Running Mappings in a Kerberos-Enabled Hadoop Environment
To run mappings in a Kerberos-enabled Hadoop environment, you must configure the Kerberos configuration file, create user authentication artifacts, and configure Kerberos authentication properties for the Informatica domain.
The Kerberos configuration file krb5.conf contains configuration properties for the Kerberos realm. The one-way cross-realm trust enables the Informatica domain to communicate with the Hadoop cluster.
The Informatica domain uses Kerberos authentication on a Microsoft Active Directory service. The Hadoop cluster uses Kerberos authentication on an MIT Kerberos service. You set up a one-way cross-realm trust to enable the KDC for the MIT Kerberos service to communicate with the KDC for the Active Directory service. After you set up the cross-realm trust, you must configure the Informatica domain to enable mappings to run in the Hadoop cluster.
To run mappings on a cluster that uses Kerberos authentication, perform the following configuration tasks:
- 1. Set up the Kerberos configuration file.
- 2. When the Informatica domain uses Kerberos authentication, set up the one-way cross-realm trust.
- 3. Create matching operating system profile user names on each Hadoop cluster node.
- 4. Create the Service Principal Name and Keytab File in the Active Directory Server.
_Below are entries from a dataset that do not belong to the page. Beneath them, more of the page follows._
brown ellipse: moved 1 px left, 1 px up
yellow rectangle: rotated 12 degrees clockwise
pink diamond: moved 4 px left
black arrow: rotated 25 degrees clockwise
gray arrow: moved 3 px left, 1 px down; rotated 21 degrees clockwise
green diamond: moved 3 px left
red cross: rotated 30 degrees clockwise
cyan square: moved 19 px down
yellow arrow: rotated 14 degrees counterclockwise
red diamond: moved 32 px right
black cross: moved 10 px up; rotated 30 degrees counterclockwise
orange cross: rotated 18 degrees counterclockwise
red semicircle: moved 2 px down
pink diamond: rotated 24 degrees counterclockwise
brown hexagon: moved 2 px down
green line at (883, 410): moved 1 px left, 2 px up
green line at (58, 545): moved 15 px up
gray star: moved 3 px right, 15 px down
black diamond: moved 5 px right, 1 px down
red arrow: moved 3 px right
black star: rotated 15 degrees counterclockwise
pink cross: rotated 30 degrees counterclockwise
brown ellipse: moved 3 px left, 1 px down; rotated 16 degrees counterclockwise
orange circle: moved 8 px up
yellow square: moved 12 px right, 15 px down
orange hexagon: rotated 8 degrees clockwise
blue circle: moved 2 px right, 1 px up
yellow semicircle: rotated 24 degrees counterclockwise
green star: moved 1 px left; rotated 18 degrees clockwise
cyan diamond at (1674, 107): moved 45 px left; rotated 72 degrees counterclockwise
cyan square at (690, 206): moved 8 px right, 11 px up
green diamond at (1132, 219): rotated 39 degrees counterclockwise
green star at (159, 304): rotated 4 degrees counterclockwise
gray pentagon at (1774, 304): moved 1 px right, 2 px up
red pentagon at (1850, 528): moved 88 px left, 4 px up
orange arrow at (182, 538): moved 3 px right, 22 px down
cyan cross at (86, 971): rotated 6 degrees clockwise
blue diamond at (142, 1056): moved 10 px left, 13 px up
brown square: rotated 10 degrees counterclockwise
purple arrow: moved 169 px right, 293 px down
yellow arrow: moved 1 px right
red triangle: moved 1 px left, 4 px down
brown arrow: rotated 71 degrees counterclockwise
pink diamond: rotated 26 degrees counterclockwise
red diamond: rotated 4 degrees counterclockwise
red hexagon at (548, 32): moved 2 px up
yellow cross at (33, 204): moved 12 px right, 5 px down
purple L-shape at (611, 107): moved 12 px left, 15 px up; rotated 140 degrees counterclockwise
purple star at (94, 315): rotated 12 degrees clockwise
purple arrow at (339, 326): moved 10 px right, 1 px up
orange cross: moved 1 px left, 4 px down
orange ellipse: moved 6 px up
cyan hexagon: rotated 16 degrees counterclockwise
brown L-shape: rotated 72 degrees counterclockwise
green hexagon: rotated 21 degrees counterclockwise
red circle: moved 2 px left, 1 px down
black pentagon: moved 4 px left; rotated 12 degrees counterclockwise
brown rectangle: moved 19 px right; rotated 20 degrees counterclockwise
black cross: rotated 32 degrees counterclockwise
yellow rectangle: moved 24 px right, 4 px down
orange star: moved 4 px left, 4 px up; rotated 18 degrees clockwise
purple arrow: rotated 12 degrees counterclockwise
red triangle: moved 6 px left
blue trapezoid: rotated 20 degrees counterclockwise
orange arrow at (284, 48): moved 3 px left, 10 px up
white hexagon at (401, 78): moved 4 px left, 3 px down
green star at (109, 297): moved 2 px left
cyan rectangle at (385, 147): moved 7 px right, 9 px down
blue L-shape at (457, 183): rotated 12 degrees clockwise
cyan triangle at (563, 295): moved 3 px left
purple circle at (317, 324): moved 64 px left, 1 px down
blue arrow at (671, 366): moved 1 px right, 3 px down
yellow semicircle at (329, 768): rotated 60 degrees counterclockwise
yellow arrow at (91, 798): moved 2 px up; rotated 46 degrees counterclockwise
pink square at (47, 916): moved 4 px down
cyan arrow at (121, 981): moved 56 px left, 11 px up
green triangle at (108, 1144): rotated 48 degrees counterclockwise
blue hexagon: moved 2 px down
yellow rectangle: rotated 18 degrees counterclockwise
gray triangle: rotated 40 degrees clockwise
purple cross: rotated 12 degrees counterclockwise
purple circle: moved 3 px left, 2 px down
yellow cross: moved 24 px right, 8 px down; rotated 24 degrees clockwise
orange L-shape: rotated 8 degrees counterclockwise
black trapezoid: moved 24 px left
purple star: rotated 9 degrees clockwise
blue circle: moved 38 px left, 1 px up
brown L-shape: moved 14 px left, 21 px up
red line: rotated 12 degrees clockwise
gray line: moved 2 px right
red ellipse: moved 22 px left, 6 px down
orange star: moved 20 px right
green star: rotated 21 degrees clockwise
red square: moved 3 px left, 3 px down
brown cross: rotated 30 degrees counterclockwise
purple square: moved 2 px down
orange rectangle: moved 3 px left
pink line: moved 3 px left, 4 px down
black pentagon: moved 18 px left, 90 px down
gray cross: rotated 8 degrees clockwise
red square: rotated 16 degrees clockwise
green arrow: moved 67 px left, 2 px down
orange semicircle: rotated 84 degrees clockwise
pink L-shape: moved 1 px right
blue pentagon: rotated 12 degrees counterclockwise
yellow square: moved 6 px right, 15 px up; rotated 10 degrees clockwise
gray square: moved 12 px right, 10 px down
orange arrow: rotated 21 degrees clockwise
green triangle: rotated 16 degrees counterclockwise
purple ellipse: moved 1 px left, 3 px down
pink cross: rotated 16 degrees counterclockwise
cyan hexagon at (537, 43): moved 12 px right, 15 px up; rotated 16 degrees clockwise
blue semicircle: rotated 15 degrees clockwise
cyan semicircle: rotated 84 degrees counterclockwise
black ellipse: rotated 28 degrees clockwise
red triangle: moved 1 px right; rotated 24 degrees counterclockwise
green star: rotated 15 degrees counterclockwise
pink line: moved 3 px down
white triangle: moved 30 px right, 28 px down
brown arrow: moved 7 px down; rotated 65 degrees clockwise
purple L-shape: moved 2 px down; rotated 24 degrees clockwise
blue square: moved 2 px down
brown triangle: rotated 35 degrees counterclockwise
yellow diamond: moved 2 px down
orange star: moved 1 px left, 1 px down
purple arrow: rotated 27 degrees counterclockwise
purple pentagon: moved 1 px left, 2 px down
- 5. Specify the Kerberos authentication properties for the Data Integration Service.
- 6. Configure Execution Options for the Data Integration Service.
Step 1. Set Up the Kerberos Configuration File on the Domain Host
Set the properties required by Informatica in the Kerberos configuration file, and then copy the file to each node in the Informatica domain.
krb5.conf is located in the <Informatica Installation Directory>/java/jre/lib/security directory.
1. Back up krb5.conf before you make any changes.
2. Open krb5.conf for editing.
3. Configure the following Kerberos library properties in the libdefaults section of the file.
The following table describes the properties to enter:
Property | Description |
|---|
default_realm | Name of the Kerberos realm to which the Informatica domain services belong. The realm name must be in uppercase. If the domain uses a single Kerberos realm for authentication, the service realm name and the user realm name must be the same. |
forwardable | Allows a service to delegate client user credentials to another service. The Informatica domain requires application services to authenticate the client user credentials with other services. Set to true. |
default_tkt_enctypes | Encryption types for the session key included in ticket-granting tickets (TGT). Set this property only if session keys must use specific encryption types. Ensure that the Kerberos Key Distribution Center (KDC) supports the encryption type that you specify. Do not set this property to allow the Kerberos protocol to select the encryption type to use. If the node hosts or Informatica client hosts use 256-bit encryption, install the Java Cryptography Extension (JCE) unlimited strength policy files on all node hosts and Informatica client hosts to avoid authentication issues. |
rdns | Determines whether reverse name lookup is used in addition to forward name lookup to canonicalize host names for use in service principal names. Set to false. |
renew_lifetime | The default renewable lifetime for initial ticket requests. |
ticket_lifetime | The default lifetime for initial ticket requests. |
udp_preference_limit | Determines the protocol that Kerberos uses when it sends a message to the KDC. Set to 1 to use the TCP protocol if the domain experiences intermittent Kerberos authentication failures. |
dns_lookup_kdc | Indicates whether the Kerberos client uses DNS SRV records to locate the KDCs and other servers for a realm, if they are not listed in the information for the realm. DNS uses SRV records to identify computers that host specific services. Required when the domain is Kerberos-enabled. Requires you to set the admin_server realm property. Set to true. |
dns_lookup_realm | Indicates whether the Kerberos client uses DNS TXT records to determine the Kerberos realm of a host. DNS uses text or TXT records to associate arbitrary text with a host or other name, such as human readable information about a server, network, data center, or other accounting information. Required when the domain is Kerberos-enabled. Set to true. |
4. In the realms section, set or add the properties required by Informatica.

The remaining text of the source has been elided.